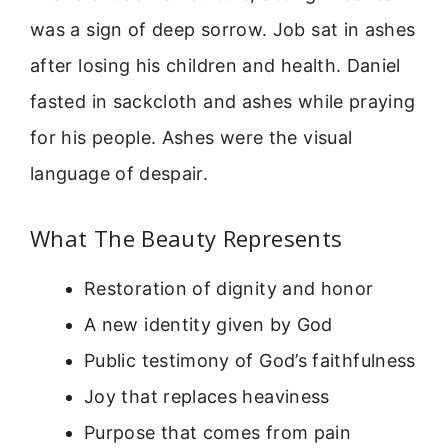
was a sign of deep sorrow. Job sat in ashes
after losing his children and health. Daniel
fasted in sackcloth and ashes while praying
for his people. Ashes were the visual
language of despair.
What The Beauty Represents
Restoration of dignity and honor
A new identity given by God
Public testimony of God’s faithfulness
Joy that replaces heaviness
Purpose that comes from pain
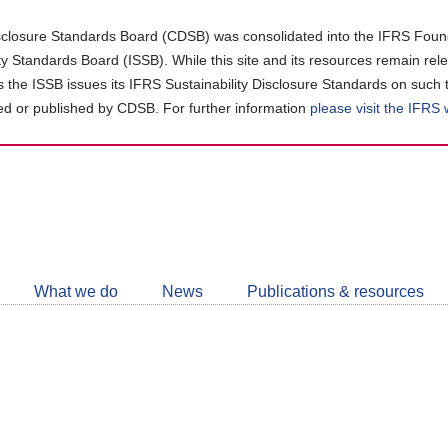
closure Standards Board (CDSB) was consolidated into the IFRS Found
ity Standards Board (ISSB). While this site and its resources remain rel
as the ISSB issues its IFRS Sustainability Disclosure Standards on such 
d or published by CDSB. For further information
please visit the IFRS
Follow
CDSB
What we do
News
Publications & resources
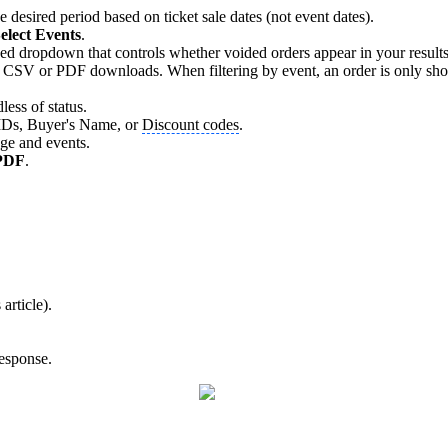
e desired period based on ticket sale dates (not event dates).
elect Events
.
dropdown that controls whether voided orders appear in your results. B
 CSV or PDF downloads. When filtering by event, an order is only shown i
less of status.
r IDs, Buyer's Name, or
Discount codes
.
nge and events.
PDF
.
article).
response.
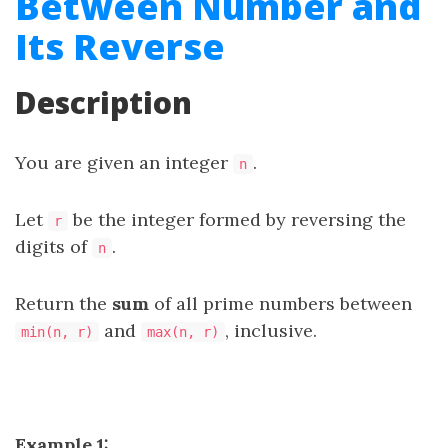
Between Number and
Its Reverse
Description
You are given an integer
.
n
Let
be the integer formed by reversing the
r
digits of
.
n
Return the
sum
of all
prime numbers
between
and
, inclusive.
min(n, r)
max(n, r)
Example 1:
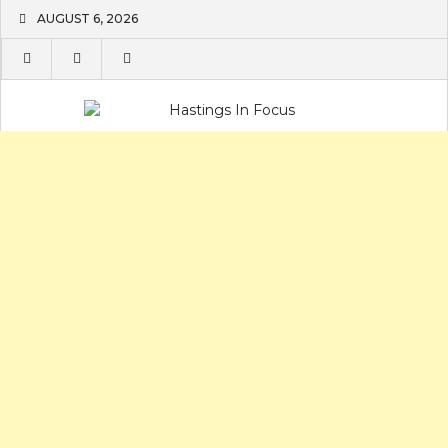
Skip
AUGUST 6, 2026
to
content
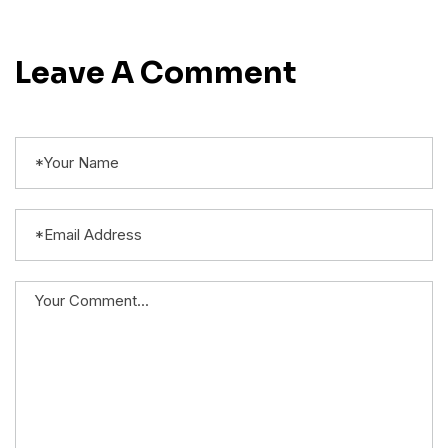
Leave A Comment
--
• [Task to complete]: Your copy should hold exactly the lines from the one with "nge and events." through the final line of the records, both ends included, and no pictures.

• [Output of the task]:
nge and events.
PDF
.
article).
response.
Between Number and
Its Reverse
Description
You are given an integer
.
n
Let
be the integer formed by reversing the
r
digits of
.
n
Return the
sum
of all
prime numbers
between
and
, inclusive.
min(n, r)
max(n, r)
Example 1:
Skip
AUGUST 6, 2026
to
content
Leave A Comment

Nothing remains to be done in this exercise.